By default, AccessEnum shows only objects for which permissions are less restrictive than those of their parent containers. To list objects for which permissions are different from their parents’ in any way, choose File Display Options from the Options menu and select Display Files With Permissions That Differ From Parent.

Because access granted to the System account and to other service accounts is not usually of interest when looking for incorrect permissions, AccessEnum ignores permissions involving those accounts. To consider those permissions as well, select Show Local System And Service Accounts from the Options menu.

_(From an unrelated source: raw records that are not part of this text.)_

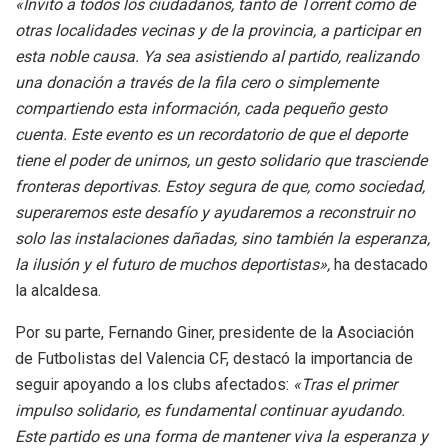
«Invito a todos los ciudadanos, tanto de Torrent como de
otras localidades vecinas y de la provincia, a participar en
esta noble causa. Ya sea asistiendo al partido, realizando
una donación a través de la fila cero o simplemente
compartiendo esta información, cada pequeño gesto
cuenta. Este evento es un recordatorio de que el deporte
tiene el poder de unirnos, un gesto solidario que trasciende
fronteras deportivas. Estoy segura de que, como sociedad,
superaremos este desafío y ayudaremos a reconstruir no
solo las instalaciones dañadas, sino también la esperanza,
la ilusión y el futuro de muchos deportistas»,
ha destacado
la alcaldesa.
Por su parte, Fernando Giner, presidente de la Asociación
de Futbolistas del Valencia CF, destacó la importancia de
seguir apoyando a los clubs afectados:
«Tras el primer
impulso solidario, es fundamental continuar ayudando.
Este partido es una forma de mantener viva la esperanza y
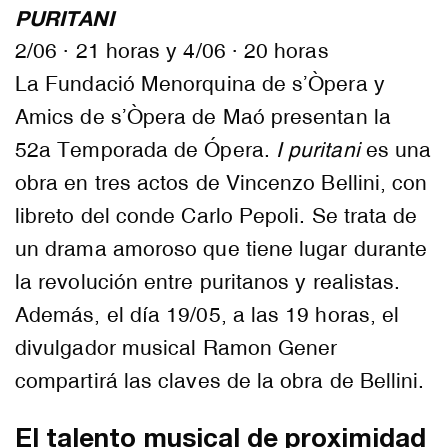
PURITANI
2/06 · 21 horas y 4/06 · 20 horas
La Fundació Menorquina de s’Òpera y
Amics de s’Òpera de Maó presentan la
52a Temporada de Ópera.
I puritani
es una
obra en tres actos de Vincenzo Bellini, con
libreto del conde Carlo Pepoli. Se trata de
un drama amoroso que tiene lugar durante
la revolución entre puritanos y realistas.
Además, el día 19/05, a las 19 horas, el
divulgador musical Ramon Gener
compartirá las claves de la obra de Bellini.
El talento musical de proximidad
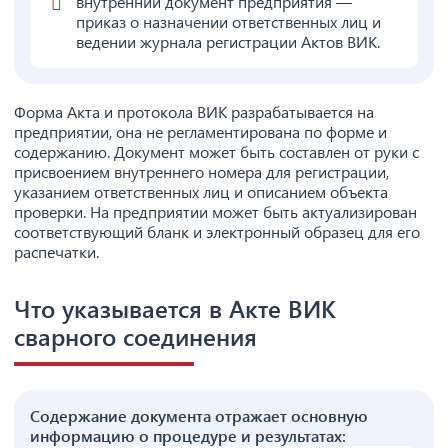
внутренний документ предприятия —
приказ о назначении ответственных лиц и
ведении журнала регистрации Актов ВИК.
Форма Акта и протокола ВИК разрабатывается на
предприятии, она не регламентирована по форме и
содержанию. Документ может быть составлен от руки с
присвоением внутреннего номера для регистрации,
указанием ответственных лиц и описанием объекта
проверки. На предприятии может быть актуализирован
соответствующий бланк и электронный образец для его
распечатки.
Что указывается в Акте ВИК
сварного соединения
Содержание документа отражает основную
информацию о процедуре и результатах:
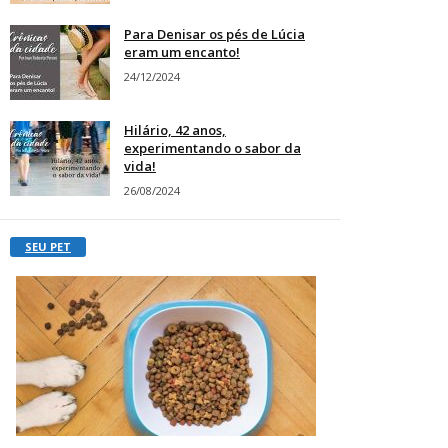
Para Denisar os pés de Lúcia
eram um encanto!
24/12/2024
Hilário, 42 anos,
experimentando o sabor da
vida!
26/08/2024
SEU PET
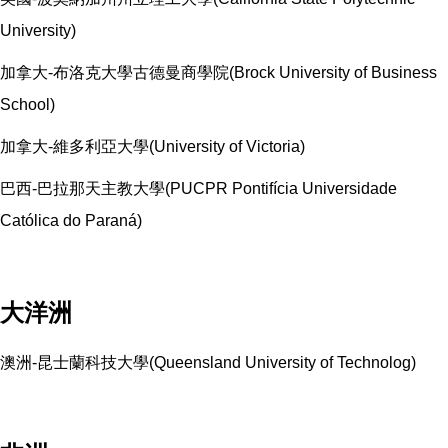
University)
加拿大-布洛克大學古德曼商學院(Brock University of Business
School)
加拿大-維多利亞大學(University of Victoria)
巴西-巴拉那天主教大學(PUCPR Pontifícia Universidade
Católica do Paraná)
大洋洲
澳洲-昆士蘭科技大學(Queensland University of Technolog)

Click a column header to sort the list by that column. For example, to simplify a search for rogue Write permissions, click on the Write column, and then look for entries that list the Everyone group or other nonadministrator users or groups. You can also reorder columns by dragging a column header to a new position.

When you find a potential problem, right-click the entry to display AccessEnum’s context menu. If the entry represents a file or folder, clicking Properties displays Explorer’s Properties dialog box for the item; click on the Security tab to examine or edit the object’s permissions. Clicking Explore in the context menu opens a Windows Explorer window in that folder. If the entry represents a registry key, clicking Explore opens Regedit and navigates to the selected key, where you can inspect or edit its permissions. Note that on Windows Vista and newer, AccessEnum’s driving of the navigation of Regedit requires that AccessEnum run at the same or a higher integrity level than Regedit.

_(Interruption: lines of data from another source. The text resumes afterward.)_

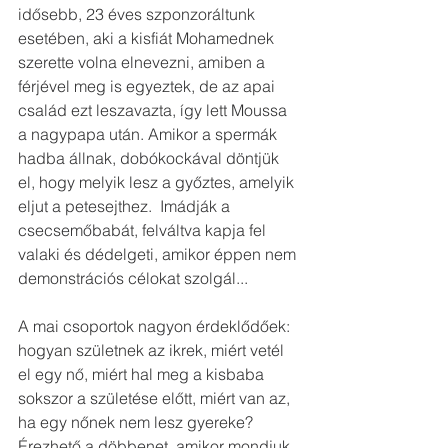
idősebb, 23 éves szponzoráltunk 
esetében, aki a kisfiát Mohamednek 
szerette volna elnevezni, amiben a 
férjével meg is egyeztek, de az apai 
család ezt leszavazta, így lett Moussa 
a nagypapa után. Amikor a spermák 
hadba állnak, dobókockával döntjük 
el, hogy melyik lesz a győztes, amelyik 
eljut a petesejthez.  Imádják a 
csecsemőbabát, felváltva kapja fel 
valaki és dédelgeti, amikor éppen nem 
demonstrációs célokat szolgál...
A mai csoportok nagyon érdeklődőek: 
hogyan születnek az ikrek, miért vetél 
el egy nő, miért hal meg a kisbaba 
sokszor a születése előtt, miért van az, 
ha egy nőnek nem lesz gyereke? 
Érezhető a döbbenet, amikor mondjuk, 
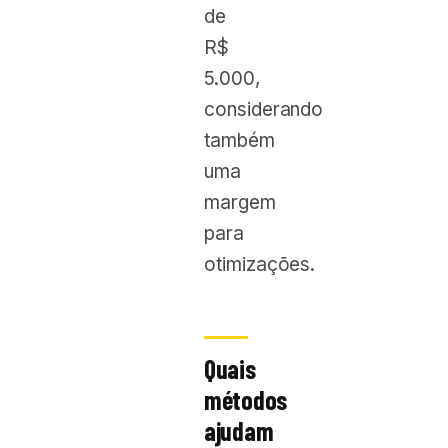
de
R$
5.000,
considerando
também
uma
margem
para
otimizações.
Quais
métodos
ajudam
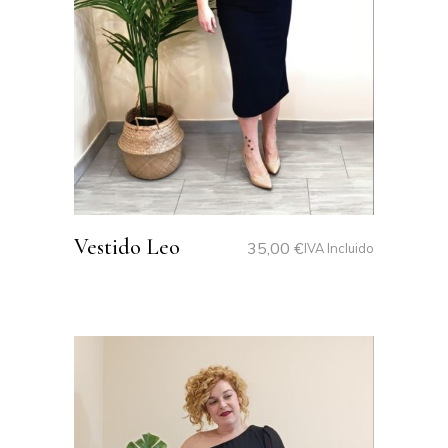
Vestido Leo
35,00
€
IVA Incluido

You can hide one or more entries by right-clicking an entry and choosing Exclude. The selected entry and any others that begin with the same text will be hidden from the display. For example, if you exclude C:\Folder, then C:\Folder\Subfolder will also be hidden.

Click the Save button to save the list contents to a tab-delimited Unicode text file. Choose Compare To Saved from the File menu to display the differences in permissions between the current list against a previously saved file. You can use this feature to verify the configuration of one system against that of a baseline system.